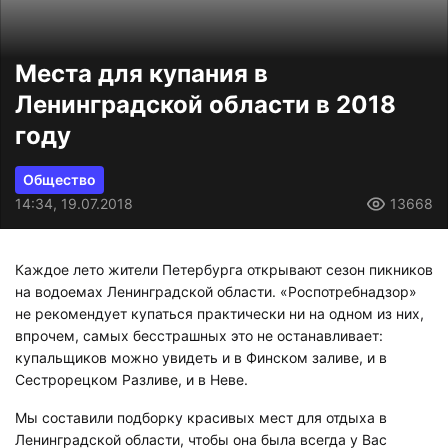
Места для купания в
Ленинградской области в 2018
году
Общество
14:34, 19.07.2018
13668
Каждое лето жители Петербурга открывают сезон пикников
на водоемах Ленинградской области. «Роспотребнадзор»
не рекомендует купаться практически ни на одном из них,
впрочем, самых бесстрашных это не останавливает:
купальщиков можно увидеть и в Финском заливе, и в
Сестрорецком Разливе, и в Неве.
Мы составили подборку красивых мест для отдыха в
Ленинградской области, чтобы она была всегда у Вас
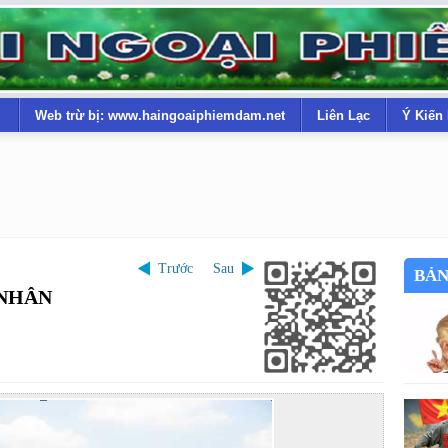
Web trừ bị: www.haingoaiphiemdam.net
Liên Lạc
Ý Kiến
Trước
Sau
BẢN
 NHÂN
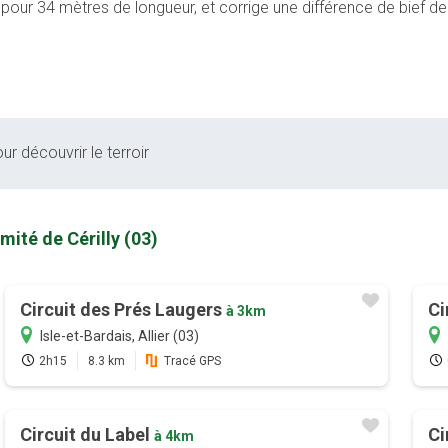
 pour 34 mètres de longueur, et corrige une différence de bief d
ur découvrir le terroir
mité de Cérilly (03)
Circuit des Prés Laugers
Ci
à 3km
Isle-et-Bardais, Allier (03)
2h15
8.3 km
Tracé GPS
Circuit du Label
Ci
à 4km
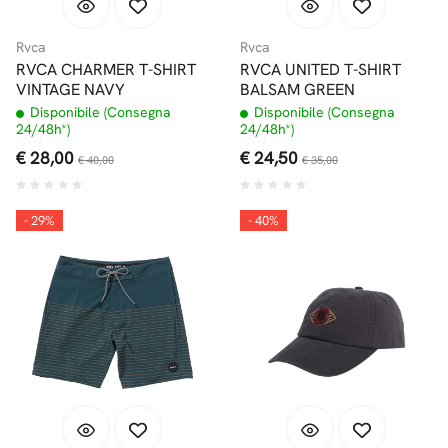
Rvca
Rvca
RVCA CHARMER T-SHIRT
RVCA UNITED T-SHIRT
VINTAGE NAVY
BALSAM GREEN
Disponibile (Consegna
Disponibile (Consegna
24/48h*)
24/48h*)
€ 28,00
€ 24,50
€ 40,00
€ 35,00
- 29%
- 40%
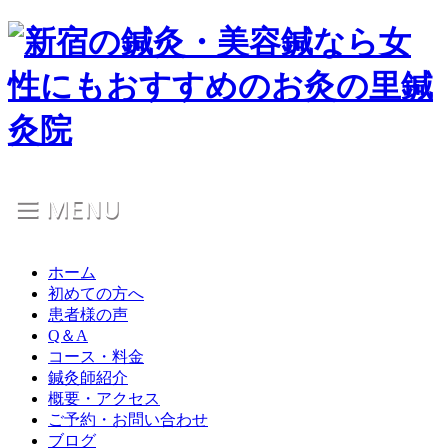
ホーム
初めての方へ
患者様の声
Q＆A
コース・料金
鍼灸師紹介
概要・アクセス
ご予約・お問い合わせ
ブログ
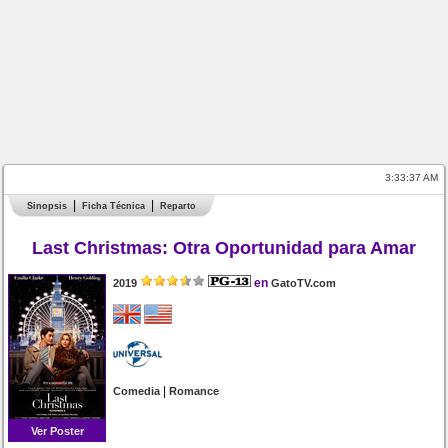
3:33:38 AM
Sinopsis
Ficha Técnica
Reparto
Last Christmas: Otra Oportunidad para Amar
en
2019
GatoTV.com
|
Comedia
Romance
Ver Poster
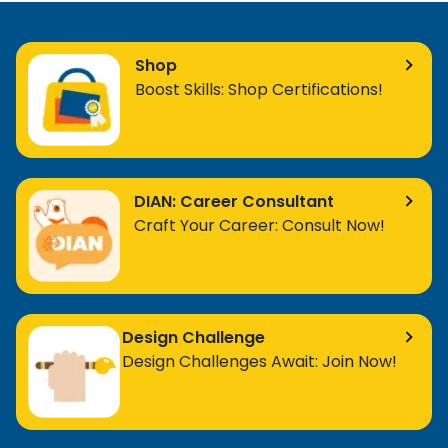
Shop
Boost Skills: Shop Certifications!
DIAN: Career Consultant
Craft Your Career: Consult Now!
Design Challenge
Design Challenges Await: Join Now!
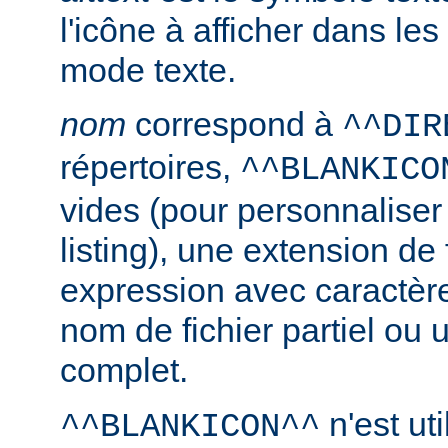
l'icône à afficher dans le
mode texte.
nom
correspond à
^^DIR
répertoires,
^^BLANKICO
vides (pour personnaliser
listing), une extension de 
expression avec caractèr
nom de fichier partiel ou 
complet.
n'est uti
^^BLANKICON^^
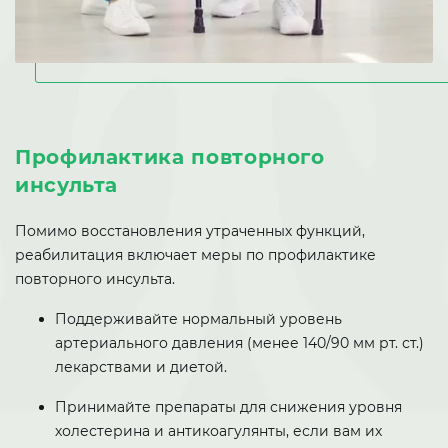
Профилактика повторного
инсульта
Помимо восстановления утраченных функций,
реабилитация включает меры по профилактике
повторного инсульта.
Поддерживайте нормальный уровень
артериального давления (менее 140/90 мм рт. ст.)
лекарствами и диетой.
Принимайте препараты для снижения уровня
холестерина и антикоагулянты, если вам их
━━━━━━━━━━━━━━━━
■ PROBLEM TO SOLVE
Apart from the images, retype the full material exactly as written.

■ THE COMPLETED TASK
Места для купания в
Ленинградской области в 2018
году
Общество
14:34, 19.07.2018
13668
Каждое лето жители Петербурга открывают сезон пикников
на водоемах Ленинградской области. «Роспотребнадзор»
не рекомендует купаться практически ни на одном из них,
впрочем, самых бесстрашных это не останавливает:
купальщиков можно увидеть и в Финском заливе, и в
Сестрорецком Разливе, и в Неве.
Мы составили подборку красивых мест для отдыха в
Ленинградской области, чтобы она была всегда у Вас
Web trừ bị: www.haingoaiphiemdam.net
Liên Lạc
Ý Kiến
Trước
Sau
BẢN
 NHÂN
 pour 34 mètres de longueur, et corrige une différence de bief d
ur découvrir le terroir
mité de Cérilly (03)
Circuit des Prés Laugers
Ci
à 3km
Isle-et-Bardais, Allier (03)
2h15
8.3 km
Tracé GPS
Circuit du Label
Ci
à 4km
Rvca
Rvca
RVCA CHARMER T-SHIRT
RVCA UNITED T-SHIRT
VINTAGE NAVY
BALSAM GREEN
Disponibile (Consegna
Disponibile (Consegna
24/48h*)
24/48h*)
€ 28,00
€ 24,50
€ 40,00
€ 35,00
- 29%
- 40%
ホーム
初めての方へ
患者様の声
Q＆A
コース・料金
鍼灸師紹介
概要・アクセス
ご予約・お問い合わせ
ブログ
3:33:38 AM
Sinopsis
Ficha Técnica
Reparto
Last Christmas: Otra Oportunidad para Amar
en
2019
GatoTV.com
|
Comedia
Romance
Ver Poster
Shop
Boost Skills: Shop Certifications!
DIAN: Career Consultant
Craft Your Career: Consult Now!
Design Challenge
Design Challenges Await: Join Now!
l'icône à afficher dans le
mode texte.
nom
correspond à
^^DIR
répertoires,
^^BLANKICO
vides (pour personnaliser
listing), une extension de 
expression avec caractèr
nom de fichier partiel ou 
complet.
n'est uti
^^BLANKICON^^
Профилактика повторного
инсульта
Помимо восстановления утраченных функций,
реабилитация включает меры по профилактике
повторного инсульта.
Поддерживайте нормальный уровень
артериального давления (менее 140/90 мм рт. ст.)
лекарствами и диетой.
Принимайте препараты для снижения уровня
холестерина и антикоагулянты, если вам их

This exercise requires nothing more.